Amidst Vision 2030-driven healthcare modernization and demographic shifts, Saudi Arabia’s retail pharmacy market is enjoying robust expansion. An aging population and rising chronic diseases such as diabetes and cardiovascular conditions have driven prescription drug demand, with the organized sector commanding 77% share in 2025 thanks to superior supply chains and product assortment. Street and mall-based outlets also lead location-wise, with a huge 72% market share, making medications accessible to urban consumers.

Building on that momentum, therapeutic and drug-type trends further underline the sector’s direction. Cardiovascular care represents the largest therapeutic segment at 24%, reflecting efforts to manage prevalent hypertension and heart disease. Generics dominate 57% of drug-type share, buoyed by affordability priorities and supportive government programs, while prescribed medications represent 58% of the market, benefiting from expanded healthcare coverage and chronic care management.

Meanwhile, digital transformation continues to redefine pharmacy retail operations. National e-prescription infrastructure such as Wasfaty links providers with pharmacies, enhancing prescription transmission and reducing wait times. E-pharmacies are scaling services, home delivery, subscription refills, and AI-powered adherence tools, while robotic dispensing and automated inventory systems boost accuracy for major chains.

With such catalysts, the $18.9bn market in 2025 is expected to reach $30.1bn by 2034, growing at a 5.3% CAGR through 2034.

Anchoring this expansion, Nahdi Medical, founded in 1986, operates as a Saudi wholesale and retail platform for cosmetics, pharmaceuticals, specialty foods, and medical equipment, balancing Front Shop and Pharma segments while running specialized clinics through subsidiaries such as Nahdi Care Limited Company. Serving 97% of Saudis via 1,156 pharmacies across 138 cities, it offers medicines, wellness, Mom & Baby, beauty, and FMCG products.

Steady growth

Over 9m 25, the company painted a picture of resilient execution, as revenue climbed 7.6% y/y to SAR 7.6bn ($1.97bn), mirroring the steady delivery of its strategy across both core and emerging platforms.
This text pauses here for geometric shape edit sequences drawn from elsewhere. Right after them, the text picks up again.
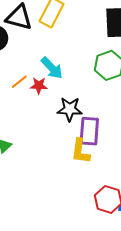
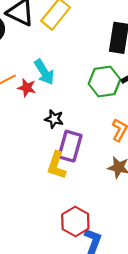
black star: (70, 109) -> (54, 119), size x0.7

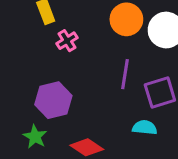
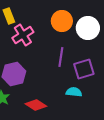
pink cross: (67, 41) -> (23, 35), size x1.5

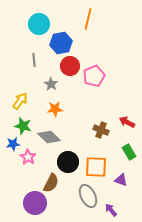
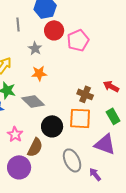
pink star: (28, 157) -> (15, 134), moved
orange square: (96, 167) -> (80, 118), moved
purple triangle: (121, 180) -> (105, 144), size x1.6

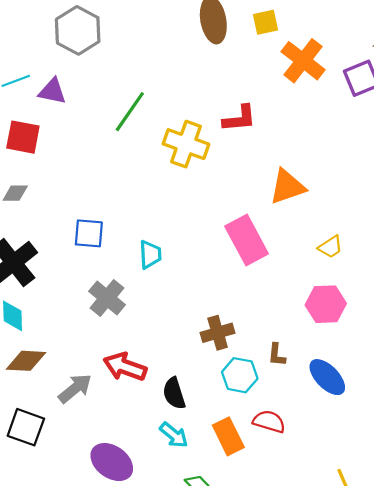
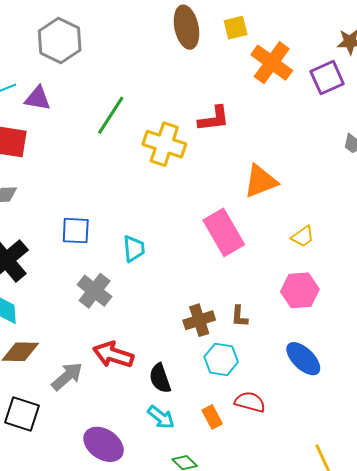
brown L-shape: (277, 355) -> (239, 316), moved
orange rectangle: (228, 436) -> (212, 417), size x0.7

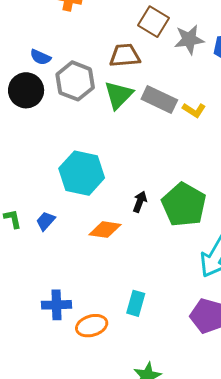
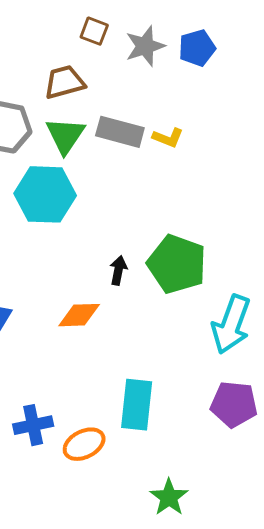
brown square: (154, 22) -> (94, 31), size x0.7
cyan hexagon: (82, 173) -> (45, 194), moved
cyan rectangle: (136, 303) -> (137, 405), size x1.5

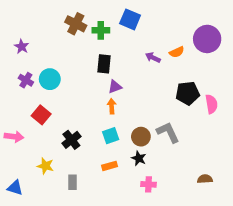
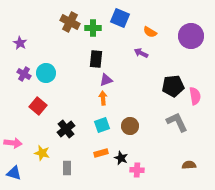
orange semicircle: (177, 52) -> (150, 32), moved, turned 56
gray L-shape: (168, 132) -> (177, 122), moved
pink arrow: (14, 137) -> (13, 143), moved
black star: (139, 158) -> (121, 158), moved

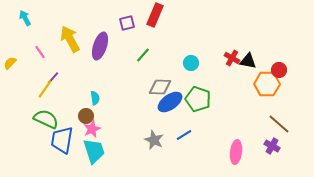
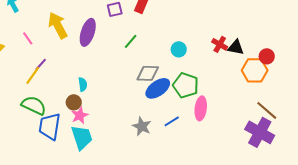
purple cross: (272, 146) -> (260, 132), size x1.8
pink ellipse: (236, 152) -> (201, 108), moved

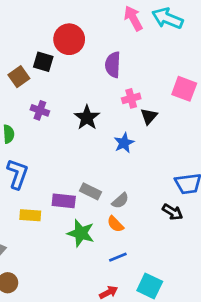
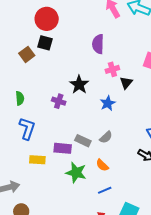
red circle: (69, 39) -> (47, 19), moved
purple cross: (40, 110) -> (59, 101), moved
gray semicircle: (120, 201) -> (106, 137), moved

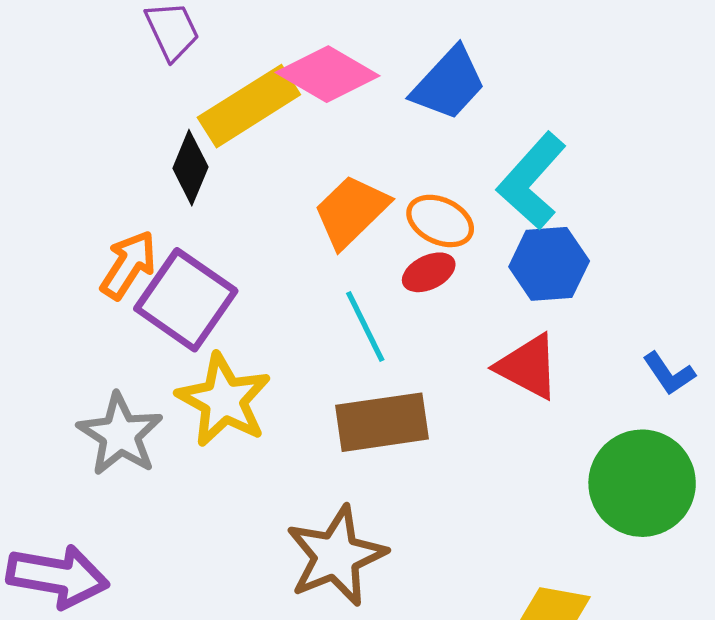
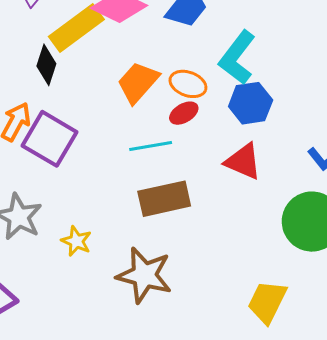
cyan line: (365, 326) -> (151, 146), turned -69
yellow star: (224, 400) -> (76, 241), moved, size x0.6
brown star: (336, 556) -> (144, 275), turned -30

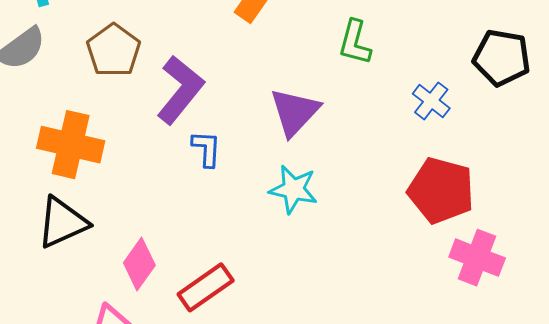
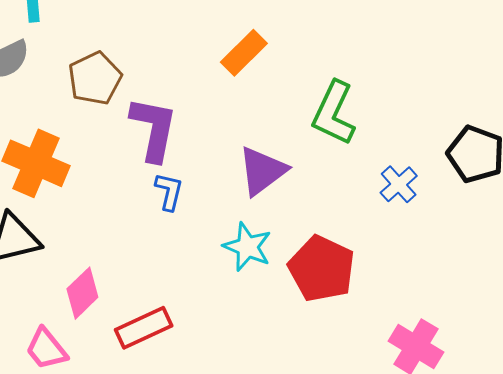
green L-shape: (355, 42) -> (334, 113), size x1.4
purple L-shape: (180, 90) -> (154, 129), turned -38
red pentagon: (441, 190) -> (322, 269), moved

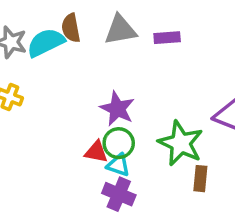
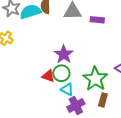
cyan triangle: (118, 165) -> (67, 89), moved
purple cross: (119, 194) -> (76, 105), moved, turned 30

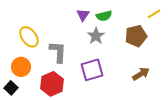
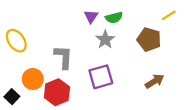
brown pentagon: (136, 36) -> (149, 40), turned 30
yellow ellipse: (29, 37) -> (16, 41), moved
orange circle: (21, 67) -> (33, 79), moved

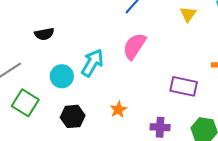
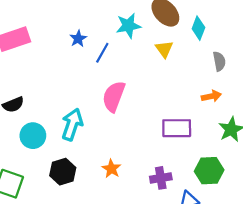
cyan circle: (62, 76) -> (33, 136), moved
black hexagon: (73, 116) -> (63, 172), moved

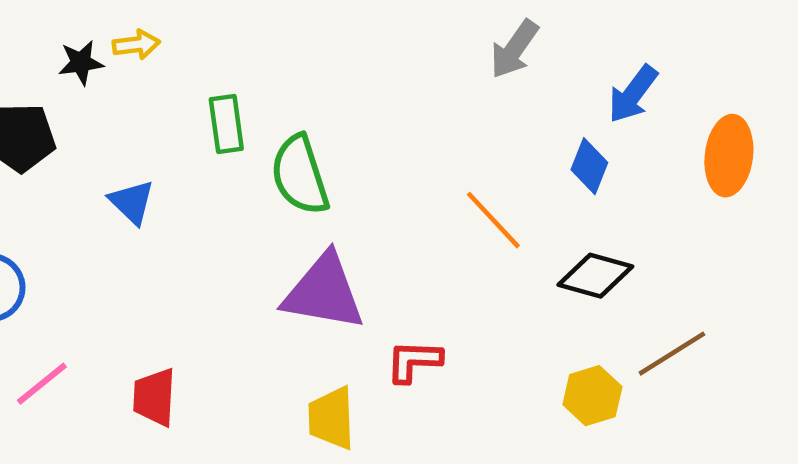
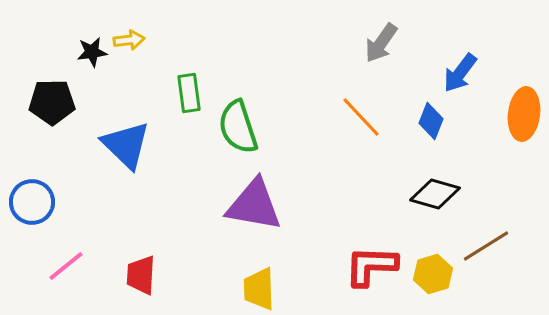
blue triangle: (132, 202) -> (126, 145), size x1.6
orange line: (493, 220) -> (361, 117), moved
red L-shape: (414, 361) -> (371, 266), moved, size x1.4

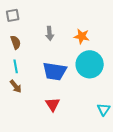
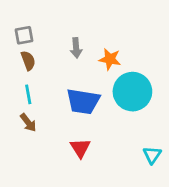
gray square: (13, 15) -> (24, 35), moved
orange star: (82, 36) -> (110, 59), moved

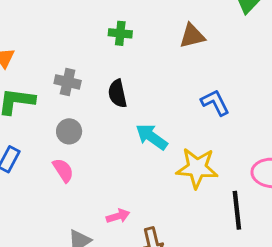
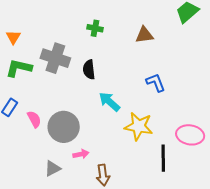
gray cross: (68, 82) -> (55, 58), size x1.6
gray circle: (69, 131) -> (64, 127), moved, size x1.8
pink semicircle: (63, 170) -> (34, 119), moved

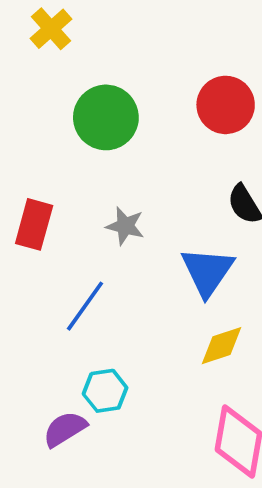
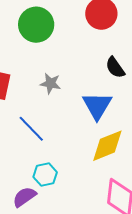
blue line: (85, 306) -> (31, 129), turned -76
yellow diamond: (222, 346) -> (107, 146), size x1.4

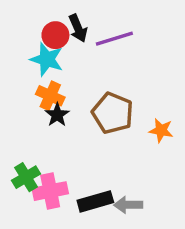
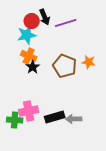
cyan star: (47, 59) -> (27, 35), turned -30
orange star: (161, 130) -> (89, 62), moved
green cross: (26, 177) -> (15, 120), moved, turned 35

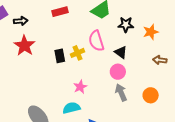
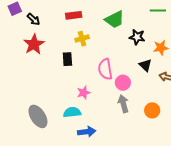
black arrow: (21, 21) -> (34, 19), turned 40
pink semicircle: (96, 41) -> (105, 69), moved
black triangle: (121, 52) -> (145, 65), moved
yellow cross: (78, 53) -> (82, 39), moved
The Retail arm remained the main growth engine, propelled by healthy momentum in Pharma and Front Shop alike, while Healthcare and UAE ventures continued to gain altitude, posting y/y increases of 79.4% and 39.4%, respectively.

Profitability mirrored the overall upbeat tone, with operating income rising 5.5% y/y to SAR 718m, fueled by ongoing investments in new Retail and Healthcare openings, digital initiatives, and Wasfaty readiness, all supported by efficiency programs. Net income, however, dipped 1.2% y/y to SAR 655m.

Buoyed by this performance, management set FY25 guidance pointing to 6 8% y/y revenue growth, 1 2% y/y EPS growth, and an organically funded expansion path.

Favorable valuation

Despite a steady momentum, the share price fell by 15.7%, trimming its market cap to SAR 13bn ($3.5bn), the narrative around the company remains nuanced. Investors have noted the y/y wobble yet the dividend story stays resilient: payouts uninterrupted since 2023 and yielding c. 4%, with analysts foreseeing growth towards 6.2% in coming years.

The valuation tale adds another twist, as the stock trades at a forward P/E of 14.8x based on 2026 earnings, comfortably below its more exuberant 3-year average of 21x. Still, the street remains split, albeit more upbeat than downbeat - five Buy calls versus three Holds, leaving an average target price of SAR 131.3, which suggests a 31.7% upside potential at present.

Navigating crosswinds

Nahdi Medical’s story remains one of disciplined execution amid a rapidly transforming healthcare landscape. The company continues to stitch together growth from its sprawling retail network, digital upgrades, and diversified healthcare initiatives.

Yet the path forward is risky- macroeconomic shifts, evolving regulatory demands, and the delicate balance between aggressive expansion and margin preservation all loom as potential headwinds. Add to that the relentless competition both within traditional pharmacy corridors and emerging digital players, and the company’s ability to sustain its current momentum will be tested.

For now, Nahdi seems to be navigating these waters with measured optimism, but it will need to keep innovating and staying close to its customer base to turn today’s intrigue into tomorrow’s confidence.